Donald Trump Begs Suburban Women to Like Him as His Failures Continue to Push Many Women Out of the Workforce
Donald Trump begged women to like him at a packed, largely mask-free rally this week, in a statement that managed to be simultaneously pleading and condescending.
While once again bragging about having saved fragile women from the scourge of fairness in housing, Trump asked, “So can I ask you to do me a favor? Suburban women, will you please like me? I saved your damn neighborhood, okay?”
His plea comes only weeks after a jobs report that indicated women are being forced to leave the workforce in droves, largely as the result of the COVID-19 pandemic. In September, 617,000 women left the workforce, compared with only 78,000 men. Half of those women were between the ages of 35 and 44.
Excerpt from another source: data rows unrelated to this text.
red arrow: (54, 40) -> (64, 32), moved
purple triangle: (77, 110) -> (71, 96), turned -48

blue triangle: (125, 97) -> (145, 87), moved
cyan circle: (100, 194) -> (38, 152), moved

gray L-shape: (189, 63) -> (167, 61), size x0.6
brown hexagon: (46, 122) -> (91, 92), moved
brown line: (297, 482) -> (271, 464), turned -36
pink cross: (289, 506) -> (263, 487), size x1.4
Women are particularly hard hit by the pandemic, about which Donald Trump was warned in January and clearly understood the seriousness of in February, but upon which he failed to act.
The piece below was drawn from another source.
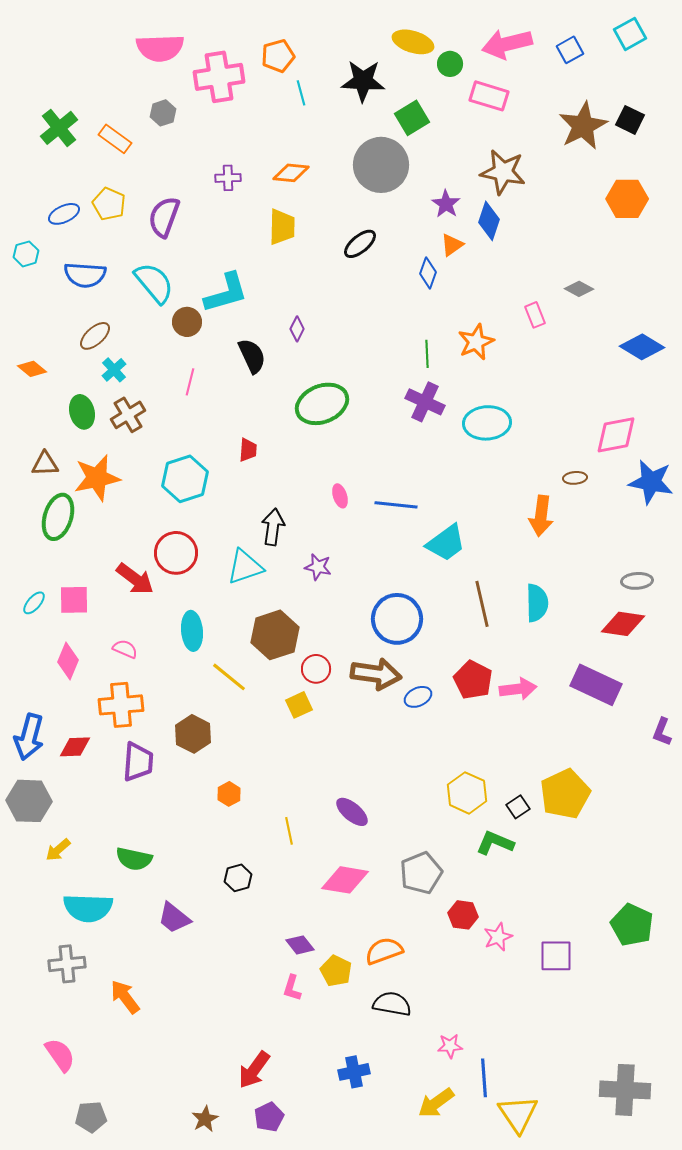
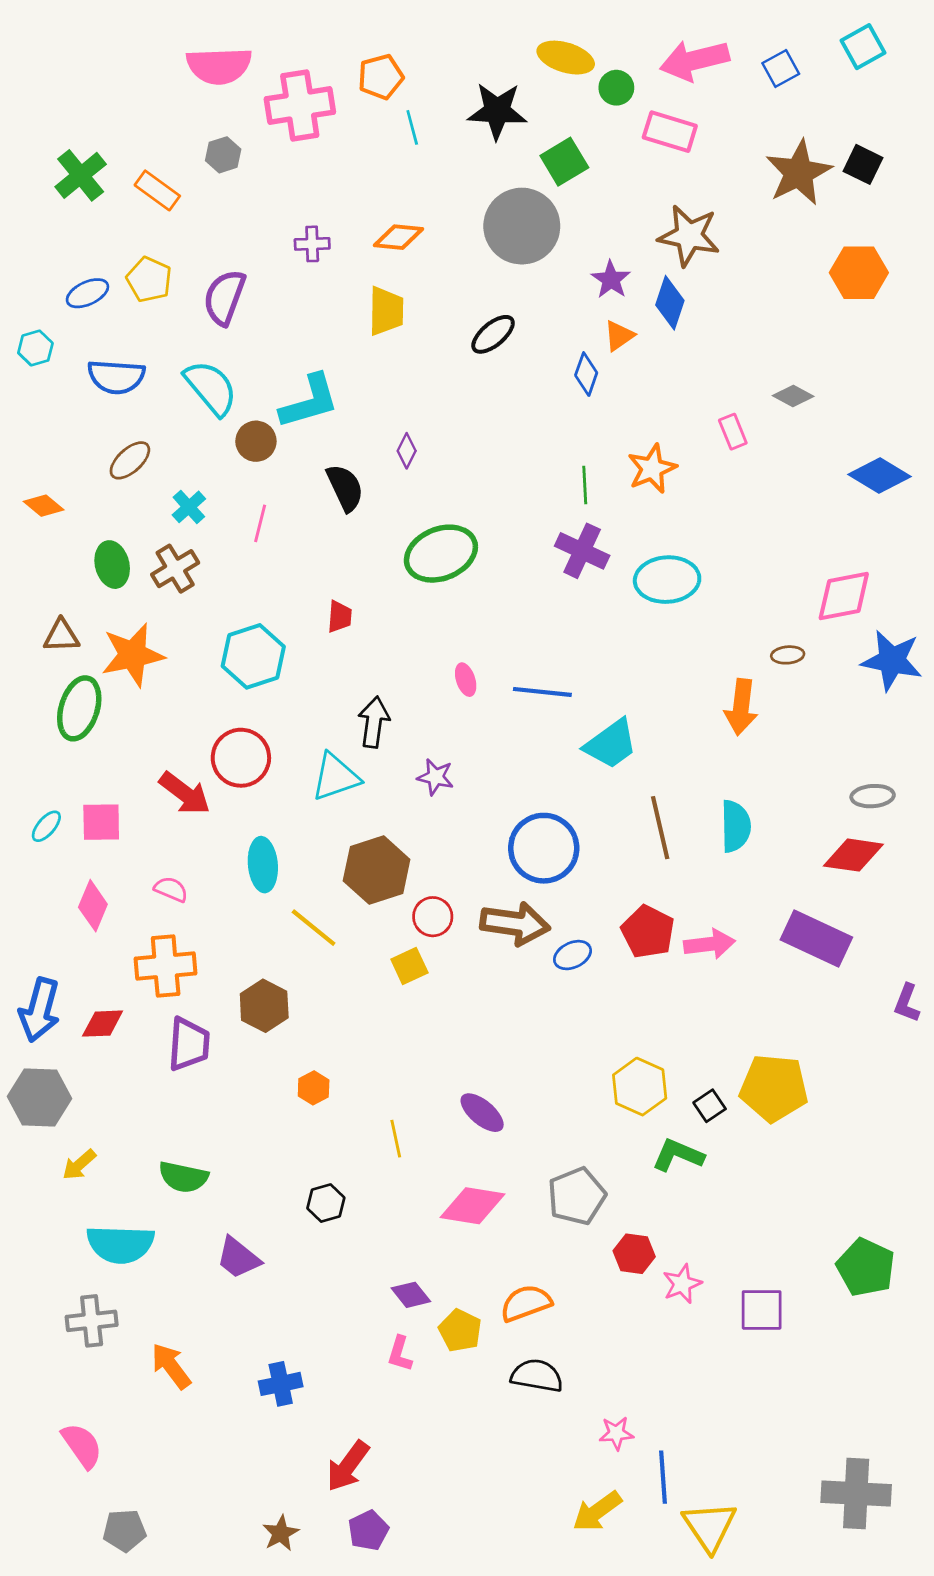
cyan cross: (114, 370) -> (189, 507), moved
yellow pentagon: (565, 794) -> (774, 1088), turned 30
blue cross: (354, 1072) -> (281, 1384), moved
For one, women are more likely than men to be employed in industries like hospitality and leisure that have shed millions of jobs. Women are also still three times more likely than men to shoulder the bulk of the responsibility for children and other home-based obligations. As many schools are forced to remain virtual, women are disproportionately dropping out of the workforce to handle the extra duties that come from having children learn at home.
Donald Trump knew in February that COVID-19 was deadly and airborne. His administration wasted the spring and summer threatening schools rather than coming up with a plan — vital time that could have been used to bring the pandemic under control and give schools the resources they needed to open safely.
When the president speaks of “saving” the suburbs, he is referring to the repeal of an Obama-era update to the 1968 Fair Housing Act that would have required local governments receiving federal funds directed at housing and development to create a plan to address and fix biased housing practices.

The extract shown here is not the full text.